Book review Data analysis a Bayesian tutorial

The second edition of this book is written by Devinder Sivia (chapters 1 through 8) with John Skilling (chapters 9 and 10). The book gives a concise (in 250 pages), but full description of Bayesian data analysis. I know both authors personally.

Data Analysis. A Bayesian tutorial

The first chapter gives a clear, concise history of Bayesian statistics and describes the distinction with classical statistics.

The second chapter starts with the question “is this a fair coin?”, after you have seen 4 heads with a coin in 11 tosses. With this question at hand, you will be guided along the binomial distribution, prior distributions, sequential analysis, parameter estimation, error limits and confidence intervals, the Gauss distribution and even the Cauchy distribution. All in an entertaining style.

Chapter three builds on this with multivariate analysis, correlations, multimodal distributions and non-linear solution methods. Furthermore, this chapter deals with coordinate transformations of distributions.
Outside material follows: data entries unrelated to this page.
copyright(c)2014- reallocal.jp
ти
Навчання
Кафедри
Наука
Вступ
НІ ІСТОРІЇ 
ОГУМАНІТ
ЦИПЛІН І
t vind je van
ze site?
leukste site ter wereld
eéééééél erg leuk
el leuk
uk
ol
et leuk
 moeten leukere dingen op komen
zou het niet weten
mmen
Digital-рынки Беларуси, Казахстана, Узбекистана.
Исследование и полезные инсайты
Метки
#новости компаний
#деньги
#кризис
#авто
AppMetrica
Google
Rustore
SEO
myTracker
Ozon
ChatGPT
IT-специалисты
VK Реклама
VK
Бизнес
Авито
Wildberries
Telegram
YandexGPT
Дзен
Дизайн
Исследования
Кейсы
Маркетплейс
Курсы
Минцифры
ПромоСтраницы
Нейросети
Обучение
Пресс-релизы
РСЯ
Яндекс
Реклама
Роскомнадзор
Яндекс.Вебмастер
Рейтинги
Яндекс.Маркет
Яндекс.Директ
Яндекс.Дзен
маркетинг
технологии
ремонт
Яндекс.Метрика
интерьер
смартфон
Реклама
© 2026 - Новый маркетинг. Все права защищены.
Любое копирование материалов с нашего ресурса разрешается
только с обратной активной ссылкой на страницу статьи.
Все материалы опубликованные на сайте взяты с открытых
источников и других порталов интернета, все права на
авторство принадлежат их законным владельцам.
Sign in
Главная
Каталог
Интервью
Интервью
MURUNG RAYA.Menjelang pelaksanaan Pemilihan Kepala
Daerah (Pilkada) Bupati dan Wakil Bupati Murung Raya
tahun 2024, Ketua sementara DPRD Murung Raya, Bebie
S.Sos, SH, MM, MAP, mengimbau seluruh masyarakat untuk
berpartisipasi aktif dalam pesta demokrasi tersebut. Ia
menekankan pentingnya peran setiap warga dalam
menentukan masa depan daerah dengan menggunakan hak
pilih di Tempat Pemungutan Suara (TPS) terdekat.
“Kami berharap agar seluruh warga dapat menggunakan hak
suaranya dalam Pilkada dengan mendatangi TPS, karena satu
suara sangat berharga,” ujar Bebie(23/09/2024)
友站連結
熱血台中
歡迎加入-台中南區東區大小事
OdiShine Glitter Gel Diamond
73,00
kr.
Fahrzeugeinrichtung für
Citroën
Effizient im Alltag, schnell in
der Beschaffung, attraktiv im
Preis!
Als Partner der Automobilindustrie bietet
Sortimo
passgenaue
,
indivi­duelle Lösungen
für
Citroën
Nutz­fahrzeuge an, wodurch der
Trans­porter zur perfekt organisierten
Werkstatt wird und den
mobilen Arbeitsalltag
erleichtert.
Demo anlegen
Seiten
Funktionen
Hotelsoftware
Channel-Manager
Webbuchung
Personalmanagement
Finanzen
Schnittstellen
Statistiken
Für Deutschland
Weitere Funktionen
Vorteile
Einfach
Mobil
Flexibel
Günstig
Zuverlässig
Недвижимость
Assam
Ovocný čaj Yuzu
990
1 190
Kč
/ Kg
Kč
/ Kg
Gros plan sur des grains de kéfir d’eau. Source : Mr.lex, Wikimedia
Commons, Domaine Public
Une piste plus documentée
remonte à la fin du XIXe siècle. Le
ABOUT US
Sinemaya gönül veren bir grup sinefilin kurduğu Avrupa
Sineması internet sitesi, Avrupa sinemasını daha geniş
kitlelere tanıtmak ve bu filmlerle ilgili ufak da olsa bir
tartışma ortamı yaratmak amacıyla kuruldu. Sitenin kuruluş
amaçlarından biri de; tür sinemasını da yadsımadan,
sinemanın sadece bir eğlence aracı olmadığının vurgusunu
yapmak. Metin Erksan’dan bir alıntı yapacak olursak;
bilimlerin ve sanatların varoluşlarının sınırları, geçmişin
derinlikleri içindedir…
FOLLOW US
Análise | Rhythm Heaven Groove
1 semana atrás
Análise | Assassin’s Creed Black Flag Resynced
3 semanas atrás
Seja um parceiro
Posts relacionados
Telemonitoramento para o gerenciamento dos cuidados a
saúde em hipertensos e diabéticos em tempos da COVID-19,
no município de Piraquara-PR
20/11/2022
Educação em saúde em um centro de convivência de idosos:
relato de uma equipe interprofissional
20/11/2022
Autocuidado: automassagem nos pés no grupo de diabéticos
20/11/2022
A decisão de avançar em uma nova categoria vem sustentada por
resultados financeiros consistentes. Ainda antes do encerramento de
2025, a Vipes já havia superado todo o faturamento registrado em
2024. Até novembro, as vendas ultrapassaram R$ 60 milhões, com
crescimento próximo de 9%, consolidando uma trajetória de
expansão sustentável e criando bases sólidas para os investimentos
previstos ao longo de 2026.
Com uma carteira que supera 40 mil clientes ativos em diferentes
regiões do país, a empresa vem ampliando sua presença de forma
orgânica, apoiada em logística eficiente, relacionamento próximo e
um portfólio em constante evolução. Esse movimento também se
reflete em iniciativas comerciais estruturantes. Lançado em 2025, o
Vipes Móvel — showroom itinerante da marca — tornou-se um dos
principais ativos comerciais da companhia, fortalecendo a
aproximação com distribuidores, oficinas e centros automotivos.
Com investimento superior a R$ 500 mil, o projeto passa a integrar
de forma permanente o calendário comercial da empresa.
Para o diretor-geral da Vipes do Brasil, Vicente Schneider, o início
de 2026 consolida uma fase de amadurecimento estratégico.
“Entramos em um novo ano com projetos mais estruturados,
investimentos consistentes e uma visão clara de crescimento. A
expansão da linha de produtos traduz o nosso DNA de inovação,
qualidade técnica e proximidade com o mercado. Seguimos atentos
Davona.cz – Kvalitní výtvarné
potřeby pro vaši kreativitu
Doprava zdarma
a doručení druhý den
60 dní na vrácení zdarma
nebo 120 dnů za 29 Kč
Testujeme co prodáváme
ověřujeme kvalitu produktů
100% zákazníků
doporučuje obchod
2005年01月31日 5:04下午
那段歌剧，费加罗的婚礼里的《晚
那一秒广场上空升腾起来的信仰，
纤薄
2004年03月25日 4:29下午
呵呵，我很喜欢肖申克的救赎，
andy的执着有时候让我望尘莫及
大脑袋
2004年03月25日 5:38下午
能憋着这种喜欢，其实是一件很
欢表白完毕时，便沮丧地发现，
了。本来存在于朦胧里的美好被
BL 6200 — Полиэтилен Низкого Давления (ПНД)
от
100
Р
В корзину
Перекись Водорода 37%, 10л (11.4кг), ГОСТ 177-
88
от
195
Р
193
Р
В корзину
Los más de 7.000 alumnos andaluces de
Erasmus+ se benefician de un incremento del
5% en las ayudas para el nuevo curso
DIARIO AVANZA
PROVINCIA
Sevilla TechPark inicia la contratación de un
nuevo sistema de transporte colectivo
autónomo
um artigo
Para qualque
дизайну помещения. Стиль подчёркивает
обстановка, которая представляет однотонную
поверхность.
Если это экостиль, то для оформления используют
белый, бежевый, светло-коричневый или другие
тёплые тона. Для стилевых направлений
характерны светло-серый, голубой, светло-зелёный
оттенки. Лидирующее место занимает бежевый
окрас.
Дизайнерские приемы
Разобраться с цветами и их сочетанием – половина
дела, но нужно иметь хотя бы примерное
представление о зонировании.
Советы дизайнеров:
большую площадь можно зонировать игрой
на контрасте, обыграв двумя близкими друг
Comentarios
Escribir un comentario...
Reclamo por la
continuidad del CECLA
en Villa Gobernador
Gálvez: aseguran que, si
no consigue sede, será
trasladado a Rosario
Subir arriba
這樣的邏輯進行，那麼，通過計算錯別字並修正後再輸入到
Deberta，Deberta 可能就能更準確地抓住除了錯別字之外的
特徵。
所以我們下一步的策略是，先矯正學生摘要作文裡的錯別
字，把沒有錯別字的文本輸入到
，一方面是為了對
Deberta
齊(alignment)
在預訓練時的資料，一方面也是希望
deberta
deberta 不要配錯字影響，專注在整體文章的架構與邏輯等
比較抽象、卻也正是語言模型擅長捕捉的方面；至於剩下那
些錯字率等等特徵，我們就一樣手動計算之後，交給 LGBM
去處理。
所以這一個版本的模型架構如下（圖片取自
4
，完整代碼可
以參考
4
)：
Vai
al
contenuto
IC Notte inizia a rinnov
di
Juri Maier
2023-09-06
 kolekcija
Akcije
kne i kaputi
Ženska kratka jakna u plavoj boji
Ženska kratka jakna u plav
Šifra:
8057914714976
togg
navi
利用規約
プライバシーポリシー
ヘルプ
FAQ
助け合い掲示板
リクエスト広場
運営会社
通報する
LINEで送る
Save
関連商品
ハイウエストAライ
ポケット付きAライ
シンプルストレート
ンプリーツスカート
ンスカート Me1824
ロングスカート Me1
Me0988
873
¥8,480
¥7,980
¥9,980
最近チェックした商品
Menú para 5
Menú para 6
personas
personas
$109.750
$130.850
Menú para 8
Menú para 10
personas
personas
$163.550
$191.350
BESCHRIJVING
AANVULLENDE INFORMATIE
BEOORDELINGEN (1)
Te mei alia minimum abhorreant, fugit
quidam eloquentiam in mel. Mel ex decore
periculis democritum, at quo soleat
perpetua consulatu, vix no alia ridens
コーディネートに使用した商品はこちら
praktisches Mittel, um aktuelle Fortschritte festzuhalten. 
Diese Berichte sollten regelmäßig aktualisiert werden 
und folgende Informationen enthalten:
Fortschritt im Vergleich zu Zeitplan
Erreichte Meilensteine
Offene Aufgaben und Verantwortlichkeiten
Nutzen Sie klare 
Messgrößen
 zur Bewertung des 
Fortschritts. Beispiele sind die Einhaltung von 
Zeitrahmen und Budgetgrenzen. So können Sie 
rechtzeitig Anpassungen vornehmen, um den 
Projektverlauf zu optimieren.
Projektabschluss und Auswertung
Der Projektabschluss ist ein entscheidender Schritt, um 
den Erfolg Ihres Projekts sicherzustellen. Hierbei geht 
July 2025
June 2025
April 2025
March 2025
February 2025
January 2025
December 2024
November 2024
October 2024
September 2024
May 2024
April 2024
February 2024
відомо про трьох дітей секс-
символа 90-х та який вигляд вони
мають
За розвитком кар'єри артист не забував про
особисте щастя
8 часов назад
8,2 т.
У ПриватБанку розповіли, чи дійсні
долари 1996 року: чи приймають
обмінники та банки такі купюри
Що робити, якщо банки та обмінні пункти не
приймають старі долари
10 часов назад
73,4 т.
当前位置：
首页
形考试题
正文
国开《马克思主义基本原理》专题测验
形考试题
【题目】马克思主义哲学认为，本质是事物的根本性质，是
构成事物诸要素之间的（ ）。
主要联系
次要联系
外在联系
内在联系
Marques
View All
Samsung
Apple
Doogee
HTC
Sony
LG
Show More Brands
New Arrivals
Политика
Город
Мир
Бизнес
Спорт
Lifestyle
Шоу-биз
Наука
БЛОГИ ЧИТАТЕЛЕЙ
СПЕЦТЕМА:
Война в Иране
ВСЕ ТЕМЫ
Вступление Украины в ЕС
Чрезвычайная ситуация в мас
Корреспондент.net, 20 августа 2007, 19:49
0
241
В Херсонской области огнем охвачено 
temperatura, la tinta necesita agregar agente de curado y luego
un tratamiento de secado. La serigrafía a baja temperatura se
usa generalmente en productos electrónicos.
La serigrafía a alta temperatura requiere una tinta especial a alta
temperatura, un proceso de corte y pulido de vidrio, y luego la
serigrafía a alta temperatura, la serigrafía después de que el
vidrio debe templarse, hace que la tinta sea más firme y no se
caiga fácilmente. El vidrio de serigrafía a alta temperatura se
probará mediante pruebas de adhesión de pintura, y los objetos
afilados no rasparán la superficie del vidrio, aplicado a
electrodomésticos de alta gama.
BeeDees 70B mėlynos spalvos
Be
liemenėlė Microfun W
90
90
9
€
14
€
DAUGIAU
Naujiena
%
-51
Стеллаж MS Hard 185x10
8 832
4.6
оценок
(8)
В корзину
In chapter four the search for a good model is undertaken. How the pitfalls of over-fitting can be avoided by the use of priors. Model selection is the most important application of Bayesian Statistics. Here Rev. Thomas Bayes shows his true power.

What is a prior? How do you choose this? What is the role of entropy in here? These questions are discussed in the fifth chapter. In short, the prior describes the relevant professional background about the problem.

The chapters six, seven and eight describe various advanced subjects, such as image reconstruction, spatial correlations, setting up optimal experiments, instrumental calibration, noise in data, the treatment of outliers, zero point correction, and so on.

I am less enthusiastic about Skilling’s chapters 9 and 10. Skilling is the inventor of the Nested Sampling algorithm, one of the most important developments in computer science. In chapter nine the principles are explained, and in chapter ten details about the MCMC algorithm are given.

His example of the lighthouse is beautiful. But this is followed by an almost incomprehensible example about the number of “gates” needed to pass an “object”. Other examples are also didactic insufficiently thought out.

Pros: a concise book in an entertaining, clear style with relatively simple mathematical derivations. Good to get an overview of Bayesian data analysis in a short time. Skilling makes a number of C programs publicly available to experiment with.

Cons: Unusual notation, such as prob (A | B), for probabilities. The theory at Skilling is quickly confusing because the same symbol L is used for two different aspects and the important contour (around the prior mass) has no mathematical symbol at all. There is little connection between Sivos and Skilling’s parts of the book.

However, Sivia’s chapters make this book so good that it gets the highest score ★★★★★.